The role of a leader on a sports team – whether a player or a coach – is an important position to fill. A good leader will motivate the team, take responsibility, promote a good work ethic, and perform various other roles in order to help the team be at their best. Without a great player in the leader position, a team will often not realize an explicit team orientation or direction, lack a role model for what to do and how to do it, and will be without a player to rely on in the ‘clutch’ moments of a game. Without a great coach as a leader, players will often not play to their full potential as a team, play with less than optimal passion, and not receive the emotional and mental support needed to excel.
Focusing on the aspects of a great leader in the coaching position, it is important to think about what type of leader would excel as a coach and how important great leadership is to the coaching position.
As the Situational Leadership Model suggests, different leadership strategies are appropriate for different settings and depending on those who are being led. To be an appropriate leader, the coach will need to know how his players handle instruction, criticism, and praise; as well as how the team learns best, what level of independence will harbor the most success, and the dynamics of the team with regard to chemistry, culture, etc. It would seem, then, that to be a great leader, a coach has two basic options: only coach players who will fit and be led best by their preferred coaching style, or adapt the coaching style based on what the players will respond best to. Of course, the coach will be able to dictate this more or less depending on level of competition, clout with the organization, etc.

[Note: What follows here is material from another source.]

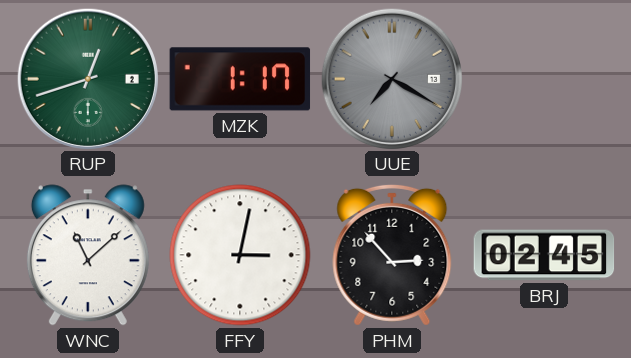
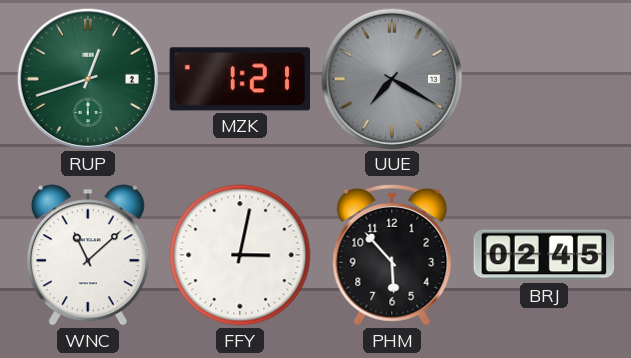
MZK: 1:17 -> 1:21
PHM: 2:53 -> 5:53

How might the role of a coach as a leader differ from collegiate to professional sports?
Would the mentality needed for different sports warrant a different type of leader in the coaching position?
Is there a certain personality type which would excel at being a leader specifically in sports, as a coach?

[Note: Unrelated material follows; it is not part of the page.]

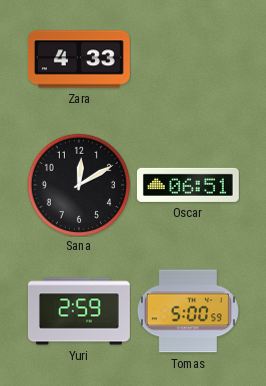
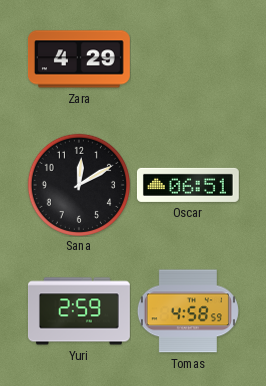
Zara: 4:33 -> 4:29
Tomas: 5:00 -> 4:58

To determine how important it is to have a great leader in the coaching position, it may be helpful to use legendary coach John Wooden as a case study. Considered to be one of the greatest coaches of all time, guiding the UCLA men’s basketball team to 10 national championship, Wooden and others have attributed his success, in large part, to his abilities as a leader. In this interview with Ron Grover, Coach Wooden talks about how his leadership compares to that of leadership in the business sector – particularly how his is more focused on the humanity of people. From Dr. Riggio’s article Cutting-Edge Leadership, Coach Wooden is presented as someone whose leadership largely focuses on those he is leading: the teaching should be athlete-focused, not about the teacher; be your true self so that the athletes can connect with you; and show humility, as your coaching leadership is only successful along with the success of those athletes. Coach Wooden was a great coach, and a great leader.
How much of Coach Wooden’s success as a coach was due to his ability to be a great leader?
Is there an intrinsic connection between leadership and coaching, or is it possible to be a great coach without being a great leader?
Would Coach Wooden’s legacy as a leader (emphasis on the humanity, teaching, and humility) be as impressive without the success on the court?